DenseNet [17] uses the feature map of the preceding layers as inputs into all the following layers, as depicted in Fig. 3b. This type of deep neural network model has L(L + 1)/2 connections for a CNN with L layers, whereas traditional networks would have only L connections. Remarkably, they are able to achieve additional improvements such as a smaller number of parameters besides the ability to scale the network to hundreds of layers.

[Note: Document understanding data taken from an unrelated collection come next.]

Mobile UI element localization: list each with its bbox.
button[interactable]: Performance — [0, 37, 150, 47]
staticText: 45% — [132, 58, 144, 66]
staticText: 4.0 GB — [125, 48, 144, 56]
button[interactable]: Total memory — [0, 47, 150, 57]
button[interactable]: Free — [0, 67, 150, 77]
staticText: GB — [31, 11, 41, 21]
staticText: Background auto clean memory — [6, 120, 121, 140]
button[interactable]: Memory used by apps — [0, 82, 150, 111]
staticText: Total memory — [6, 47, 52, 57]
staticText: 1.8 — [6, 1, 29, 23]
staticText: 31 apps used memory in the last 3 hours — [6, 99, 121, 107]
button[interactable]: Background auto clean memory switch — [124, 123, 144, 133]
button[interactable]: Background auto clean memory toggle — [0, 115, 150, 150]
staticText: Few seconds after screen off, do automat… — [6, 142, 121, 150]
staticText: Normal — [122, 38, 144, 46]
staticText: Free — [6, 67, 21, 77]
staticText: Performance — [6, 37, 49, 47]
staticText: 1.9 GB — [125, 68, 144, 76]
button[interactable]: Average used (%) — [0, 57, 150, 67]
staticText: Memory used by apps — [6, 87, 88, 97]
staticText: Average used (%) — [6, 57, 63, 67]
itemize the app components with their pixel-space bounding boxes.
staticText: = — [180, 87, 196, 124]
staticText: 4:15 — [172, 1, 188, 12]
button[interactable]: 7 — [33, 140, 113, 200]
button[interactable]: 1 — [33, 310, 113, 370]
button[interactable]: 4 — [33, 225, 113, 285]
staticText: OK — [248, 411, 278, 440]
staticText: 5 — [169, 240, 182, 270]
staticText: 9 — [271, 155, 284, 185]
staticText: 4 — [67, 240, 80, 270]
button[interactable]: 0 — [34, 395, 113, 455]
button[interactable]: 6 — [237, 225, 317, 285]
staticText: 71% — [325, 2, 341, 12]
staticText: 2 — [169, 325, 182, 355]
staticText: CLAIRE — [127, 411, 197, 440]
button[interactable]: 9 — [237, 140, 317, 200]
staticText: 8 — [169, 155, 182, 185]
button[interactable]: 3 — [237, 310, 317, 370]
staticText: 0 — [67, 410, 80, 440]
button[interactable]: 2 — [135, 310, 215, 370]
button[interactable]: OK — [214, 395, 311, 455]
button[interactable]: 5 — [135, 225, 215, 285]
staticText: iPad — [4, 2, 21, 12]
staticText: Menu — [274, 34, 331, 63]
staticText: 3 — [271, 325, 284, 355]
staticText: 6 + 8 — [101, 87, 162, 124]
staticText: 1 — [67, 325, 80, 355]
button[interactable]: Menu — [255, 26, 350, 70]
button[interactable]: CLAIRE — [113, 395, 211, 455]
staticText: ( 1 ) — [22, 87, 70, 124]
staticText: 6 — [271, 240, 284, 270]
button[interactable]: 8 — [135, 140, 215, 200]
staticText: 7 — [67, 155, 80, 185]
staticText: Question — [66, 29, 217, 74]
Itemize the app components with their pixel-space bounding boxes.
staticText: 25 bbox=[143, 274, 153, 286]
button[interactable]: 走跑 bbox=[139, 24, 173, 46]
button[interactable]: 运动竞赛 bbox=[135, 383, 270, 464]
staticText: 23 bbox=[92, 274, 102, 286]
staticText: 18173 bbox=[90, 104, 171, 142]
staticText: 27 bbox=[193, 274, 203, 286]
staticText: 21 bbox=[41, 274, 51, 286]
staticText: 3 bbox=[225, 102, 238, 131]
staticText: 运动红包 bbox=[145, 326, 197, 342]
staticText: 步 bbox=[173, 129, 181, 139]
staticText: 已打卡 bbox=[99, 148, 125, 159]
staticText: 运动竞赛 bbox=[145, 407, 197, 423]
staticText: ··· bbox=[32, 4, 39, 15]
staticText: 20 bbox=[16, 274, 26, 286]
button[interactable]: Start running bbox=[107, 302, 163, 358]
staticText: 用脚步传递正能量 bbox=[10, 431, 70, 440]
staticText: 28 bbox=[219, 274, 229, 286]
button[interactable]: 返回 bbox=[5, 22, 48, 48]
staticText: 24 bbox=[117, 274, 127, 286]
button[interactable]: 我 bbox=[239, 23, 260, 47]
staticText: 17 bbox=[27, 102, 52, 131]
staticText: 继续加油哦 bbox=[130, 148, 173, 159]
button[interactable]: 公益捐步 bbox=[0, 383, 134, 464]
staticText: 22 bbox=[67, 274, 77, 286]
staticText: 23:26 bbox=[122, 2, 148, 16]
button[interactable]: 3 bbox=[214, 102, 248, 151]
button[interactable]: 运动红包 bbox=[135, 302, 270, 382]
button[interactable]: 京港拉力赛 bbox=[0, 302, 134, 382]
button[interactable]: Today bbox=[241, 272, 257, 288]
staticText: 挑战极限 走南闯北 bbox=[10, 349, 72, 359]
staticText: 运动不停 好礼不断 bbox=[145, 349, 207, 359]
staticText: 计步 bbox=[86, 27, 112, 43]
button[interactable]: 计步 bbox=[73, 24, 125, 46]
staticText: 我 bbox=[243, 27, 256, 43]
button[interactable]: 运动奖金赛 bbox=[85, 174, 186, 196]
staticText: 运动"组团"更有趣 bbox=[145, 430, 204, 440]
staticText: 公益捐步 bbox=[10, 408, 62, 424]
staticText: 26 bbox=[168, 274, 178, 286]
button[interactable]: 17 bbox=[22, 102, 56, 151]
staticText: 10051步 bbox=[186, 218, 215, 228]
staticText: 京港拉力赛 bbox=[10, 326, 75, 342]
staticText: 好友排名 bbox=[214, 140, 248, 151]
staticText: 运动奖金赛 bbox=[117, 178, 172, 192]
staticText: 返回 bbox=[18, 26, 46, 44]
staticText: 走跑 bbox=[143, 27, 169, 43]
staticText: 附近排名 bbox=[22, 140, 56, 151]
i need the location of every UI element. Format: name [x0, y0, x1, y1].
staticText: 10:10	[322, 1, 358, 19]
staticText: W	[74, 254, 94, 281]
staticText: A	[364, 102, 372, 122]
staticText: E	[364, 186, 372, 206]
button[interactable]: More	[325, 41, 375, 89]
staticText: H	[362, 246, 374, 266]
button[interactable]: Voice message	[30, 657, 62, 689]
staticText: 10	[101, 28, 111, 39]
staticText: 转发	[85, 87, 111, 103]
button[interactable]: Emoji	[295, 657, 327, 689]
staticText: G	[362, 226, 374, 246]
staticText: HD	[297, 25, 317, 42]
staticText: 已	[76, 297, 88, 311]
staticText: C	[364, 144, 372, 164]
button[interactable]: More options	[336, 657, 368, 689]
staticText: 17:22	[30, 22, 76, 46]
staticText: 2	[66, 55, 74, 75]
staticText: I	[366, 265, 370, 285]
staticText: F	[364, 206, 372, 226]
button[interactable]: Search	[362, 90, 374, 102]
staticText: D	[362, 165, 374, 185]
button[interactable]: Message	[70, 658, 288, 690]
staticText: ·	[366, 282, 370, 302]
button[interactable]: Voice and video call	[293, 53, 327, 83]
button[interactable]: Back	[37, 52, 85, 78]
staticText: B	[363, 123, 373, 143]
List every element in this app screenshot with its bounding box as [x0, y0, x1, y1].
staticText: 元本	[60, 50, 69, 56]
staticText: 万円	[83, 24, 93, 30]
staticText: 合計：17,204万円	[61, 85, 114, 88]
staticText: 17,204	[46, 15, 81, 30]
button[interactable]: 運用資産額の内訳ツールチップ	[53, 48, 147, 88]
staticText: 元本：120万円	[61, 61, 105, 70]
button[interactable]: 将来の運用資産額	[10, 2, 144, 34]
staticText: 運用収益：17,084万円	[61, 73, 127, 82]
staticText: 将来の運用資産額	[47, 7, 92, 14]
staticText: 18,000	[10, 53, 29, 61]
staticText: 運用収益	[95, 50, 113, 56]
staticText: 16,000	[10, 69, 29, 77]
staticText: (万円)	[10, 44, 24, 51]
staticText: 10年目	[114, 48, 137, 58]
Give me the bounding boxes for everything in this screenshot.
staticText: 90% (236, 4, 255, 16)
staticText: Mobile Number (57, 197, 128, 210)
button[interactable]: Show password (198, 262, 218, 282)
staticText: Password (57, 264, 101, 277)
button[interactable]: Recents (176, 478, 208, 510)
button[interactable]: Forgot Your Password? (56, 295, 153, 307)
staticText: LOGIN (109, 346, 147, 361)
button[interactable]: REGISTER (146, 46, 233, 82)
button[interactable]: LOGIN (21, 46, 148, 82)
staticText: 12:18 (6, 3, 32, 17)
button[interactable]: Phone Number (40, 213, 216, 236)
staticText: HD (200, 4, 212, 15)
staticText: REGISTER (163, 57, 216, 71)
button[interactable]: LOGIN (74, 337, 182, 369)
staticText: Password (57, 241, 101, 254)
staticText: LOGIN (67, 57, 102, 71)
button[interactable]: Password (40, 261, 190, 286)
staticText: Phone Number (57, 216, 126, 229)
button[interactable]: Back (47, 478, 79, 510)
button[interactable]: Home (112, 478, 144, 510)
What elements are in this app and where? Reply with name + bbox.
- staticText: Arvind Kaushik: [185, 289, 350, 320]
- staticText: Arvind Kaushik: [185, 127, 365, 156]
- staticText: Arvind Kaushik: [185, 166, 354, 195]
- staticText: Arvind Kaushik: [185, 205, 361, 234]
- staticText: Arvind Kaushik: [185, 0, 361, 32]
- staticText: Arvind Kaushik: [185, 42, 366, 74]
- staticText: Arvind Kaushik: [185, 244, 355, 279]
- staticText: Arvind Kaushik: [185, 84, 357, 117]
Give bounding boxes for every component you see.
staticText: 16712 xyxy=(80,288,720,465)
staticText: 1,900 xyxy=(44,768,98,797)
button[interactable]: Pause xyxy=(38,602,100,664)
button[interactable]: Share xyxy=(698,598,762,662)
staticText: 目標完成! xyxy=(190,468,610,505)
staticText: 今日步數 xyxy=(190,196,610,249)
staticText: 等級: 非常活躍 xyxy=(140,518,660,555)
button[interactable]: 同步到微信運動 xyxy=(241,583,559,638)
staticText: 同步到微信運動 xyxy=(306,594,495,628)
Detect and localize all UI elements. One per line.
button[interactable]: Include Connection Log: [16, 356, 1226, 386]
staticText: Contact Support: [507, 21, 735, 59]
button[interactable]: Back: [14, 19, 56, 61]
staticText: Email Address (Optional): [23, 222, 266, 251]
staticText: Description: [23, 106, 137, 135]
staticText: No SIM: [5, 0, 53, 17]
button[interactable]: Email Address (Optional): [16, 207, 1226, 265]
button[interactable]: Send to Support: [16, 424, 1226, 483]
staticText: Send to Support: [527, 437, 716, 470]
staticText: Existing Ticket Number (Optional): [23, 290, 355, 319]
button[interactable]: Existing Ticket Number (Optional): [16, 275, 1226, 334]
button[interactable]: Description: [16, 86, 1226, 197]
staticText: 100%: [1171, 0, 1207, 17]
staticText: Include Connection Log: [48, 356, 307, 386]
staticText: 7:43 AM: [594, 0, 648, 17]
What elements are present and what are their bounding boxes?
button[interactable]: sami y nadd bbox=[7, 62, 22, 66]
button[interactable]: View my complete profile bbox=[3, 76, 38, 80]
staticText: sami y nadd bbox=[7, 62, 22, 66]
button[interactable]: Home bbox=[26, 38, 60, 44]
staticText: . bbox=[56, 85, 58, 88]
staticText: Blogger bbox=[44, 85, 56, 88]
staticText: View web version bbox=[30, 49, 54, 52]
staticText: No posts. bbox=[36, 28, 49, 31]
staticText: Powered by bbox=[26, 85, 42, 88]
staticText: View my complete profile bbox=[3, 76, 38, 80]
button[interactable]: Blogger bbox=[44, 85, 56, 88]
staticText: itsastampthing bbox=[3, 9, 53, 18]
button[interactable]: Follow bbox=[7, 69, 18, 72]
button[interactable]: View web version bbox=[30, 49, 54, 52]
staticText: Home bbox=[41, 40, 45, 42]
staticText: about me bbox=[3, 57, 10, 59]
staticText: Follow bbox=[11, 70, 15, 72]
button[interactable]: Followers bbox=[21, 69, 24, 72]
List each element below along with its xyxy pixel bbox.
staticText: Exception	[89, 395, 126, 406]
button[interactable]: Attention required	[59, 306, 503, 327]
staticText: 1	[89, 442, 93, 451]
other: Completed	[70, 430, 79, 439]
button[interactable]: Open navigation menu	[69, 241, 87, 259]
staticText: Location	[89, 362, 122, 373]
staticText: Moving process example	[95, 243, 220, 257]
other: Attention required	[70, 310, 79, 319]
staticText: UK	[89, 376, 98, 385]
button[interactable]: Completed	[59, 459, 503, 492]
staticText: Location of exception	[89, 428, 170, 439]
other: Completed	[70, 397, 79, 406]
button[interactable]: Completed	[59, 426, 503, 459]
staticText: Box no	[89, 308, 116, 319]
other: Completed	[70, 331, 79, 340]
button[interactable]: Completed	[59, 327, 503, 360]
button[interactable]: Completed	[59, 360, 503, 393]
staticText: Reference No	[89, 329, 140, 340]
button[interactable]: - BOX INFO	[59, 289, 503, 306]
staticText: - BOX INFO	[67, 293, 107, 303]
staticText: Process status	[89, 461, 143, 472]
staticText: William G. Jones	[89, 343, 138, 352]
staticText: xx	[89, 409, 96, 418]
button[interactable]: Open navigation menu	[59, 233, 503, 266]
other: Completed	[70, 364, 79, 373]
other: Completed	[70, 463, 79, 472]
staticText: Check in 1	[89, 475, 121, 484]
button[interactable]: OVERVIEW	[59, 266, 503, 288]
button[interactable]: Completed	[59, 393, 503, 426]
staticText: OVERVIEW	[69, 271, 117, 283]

Xception presents an extreme version of the inception network [18]. The inception model aimed at improving the utilization of the computing resources within the neural network through special modules. Each inception module is a multilevel feature extractor by stacking 1 × 1 and 3 × 3 convolutions beside each other in the same layer rather than using only one convolutional layer. The Xception, as shown in Fig. 3c, achieved a slightly better result than inception models on ImageNet; however, it showed superior improvement when the used dataset becomes larger.

Google presented MobileNet [19] in 2017 as an efficient lightweight network for mobile application, as presented in Fig. 3d. Additionally, the BN is applied after each convolution followed by a ReLU activation. Then MobileNetV2 [21] is introduced, which enhanced the state-of-the-art performance of mobile models based on inverted residual blocks as shown in Fig. 3e. These bottleneck blocks are similar to the residual block of ResNet where the input of the block is added to the output of the narrow layers. ReLU6 is also utilized, because of its robustness in low-precision computation, to remove the nonlinearities in the bottleneck layers. Although MobileNetV2 shows a similar performance to the previous MobileNet, it uses only 2.5 times fewer operations than the first version.

Google Brain introduced NASNet [20] to obtain state-of-the-art segmentation results with relatively smaller model size. The basic architecture of NASNet is made up of two main repeated blocks, namely normal cell and reduction cell. The first type is consisting of convolutional layers with output features of the same dimensions, and the height and width of the other type’s output are reduced by a stride of 2. ScheduledDropPath is also presented to make the model generalize well, where each path in the cell can be dropped with an increased probability over the training sequence.

Image upscaling

In semantic segmentation, it is very crucial to use both semantic and spatial information so that the neural network can perform well. Hence, the decoder should recover the missing spatial information to get the full-resolution segmented map from the consequential encoded features. By skip connections (Fig. 1), U-Net can obtain the semantic feature map from the bottleneck and recombine it with higher-resolution outputs from the encoder, respectively.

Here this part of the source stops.